Online Endpoints for Real-Time Inference

Online endpoints provide real-time inference for machine learning models with low latency, automatic scaling, and built-in monitoring.

Managed online endpoints handle infrastructure, scaling, and security automatically - you focus on your model.
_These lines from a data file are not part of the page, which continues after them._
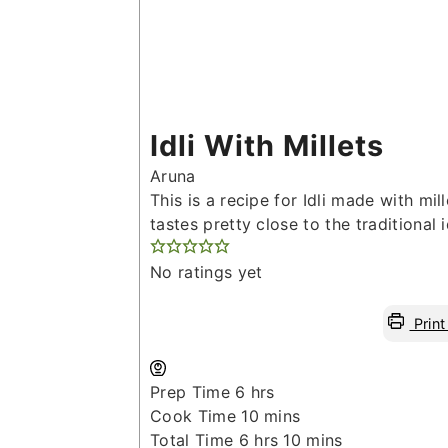
Idli With Millets
Aruna
This is a recipe for Idli made with mill
tastes pretty close to the traditional id
No ratings yet
Print
hours
Prep Time
6
hrs
minutes
Cook Time
10
mins
hours
minutes
Total Time
6
hrs
10
mins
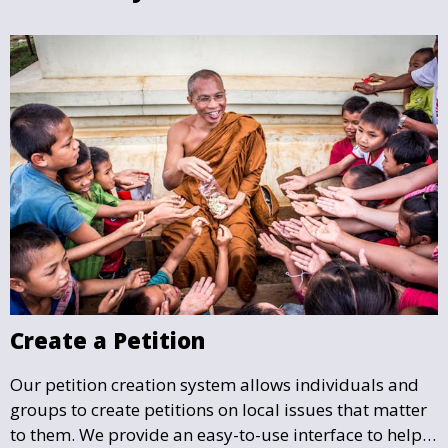
Create a Petition
Our petition creation system allows individuals and
groups to create petitions on local issues that matter
to them. We provide an easy-to-use interface to help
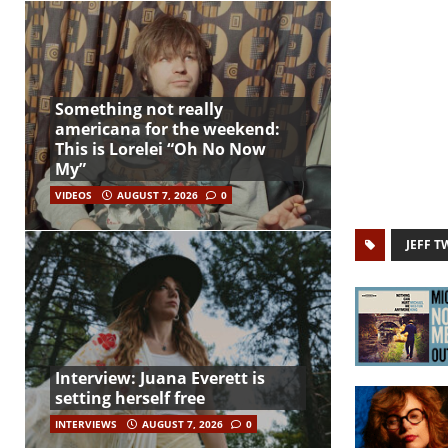
Something not really
americana for the weekend:
This is Lorelei “Oh No Now
My”
VIDEOS
AUGUST 7, 2026
0
JEFF T
Interview: Juana Everett is
setting herself free
INTERVIEWS
AUGUST 7, 2026
0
What are Online Endpoints?

Online endpoints deploy models to web servers that return predictions via HTTP. They’re optimized for:

Low Latency

Sub-second response times

Synchronous Requests

Request-response pattern

Real-Time Scoring

Immediate predictions

Auto Scaling

Handle traffic spikes

When to Use Online Endpoints

Choose online endpoints when:

Low Latency Required

Need predictions in <1 second

Request-Response Pattern

Client waits for immediate response

Small Payloads

Input data fits in HTTP request

Variable Traffic

Need to scale based on requests

Managed Online Endpoints

Recommended deployment method with full infrastructure management.

Key Features

Infrastructure
Scaling
Monitoring
Security

Fully Managed:

Automatic compute provisioning
OS updates and patching
Node recovery on failure
Load balancing
SSL termination

Create Online Endpoint

Step 1: Define Endpoint

from azure.ai.ml import MLClient
from azure.ai.ml.entities import ManagedOnlineEndpoint
from azure.identity import DefaultAzureCredential

ml_client = MLClient(
    DefaultAzureCredential(),
    subscription_id="<subscription-id>",
    resource_group="<resource-group>",
    workspace_name="<workspace>"
)

# Create endpoint
endpoint = ManagedOnlineEndpoint(
    name="fraud-detection-api",
    description="Real-time fraud detection endpoint",
    auth_mode="key",  # or "aml_token" for Entra ID
    tags={
        "environment": "production",
        "team": "ml-ops",
        "cost-center": "engineering"
    }
)

ml_client.online_endpoints.begin_create_or_update(endpoint).result()
print(f"Endpoint URI: {endpoint.scoring_uri}")

Step 2: Create Deployment

from azure.ai.ml.entities import (
    ManagedOnlineDeployment,
    Model,
    OnlineScaleSettings
)

deployment = ManagedOnlineDeployment(
    name="blue",
    endpoint_name="fraud-detection-api",
    model=Model(path="./mlflow-model"),
    instance_type="Standard_DS3_v2",
    instance_count=2,
    scale_settings=OnlineScaleSettings(
        scale_type="TargetUtilization",
        min_instances=1,
        max_instances=5,
        target_utilization_percentage=70
    ),
    request_settings={
        "request_timeout_ms": 90000,
        "max_concurrent_requests_per_instance": 3
    },
    liveness_probe={
        "initial_delay": 10,
        "period": 10,
        "timeout": 2,
        "failure_threshold": 3
    },
    readiness_probe={
        "initial_delay": 10,
        "period": 10,
        "timeout": 2,
        "failure_threshold": 3,
        "success_threshold": 1
    },
    environment_variables={
        "MODEL_VERSION": "1.2.0",
        "LOG_LEVEL": "INFO"
    }
)

ml_client.online_deployments.begin_create_or_update(deployment).result()

Step 3: Route Traffic

# Route 100% traffic to blue deployment
endpoint.traffic = {"blue": 100}
ml_client.online_endpoints.begin_create_or_update(endpoint).result()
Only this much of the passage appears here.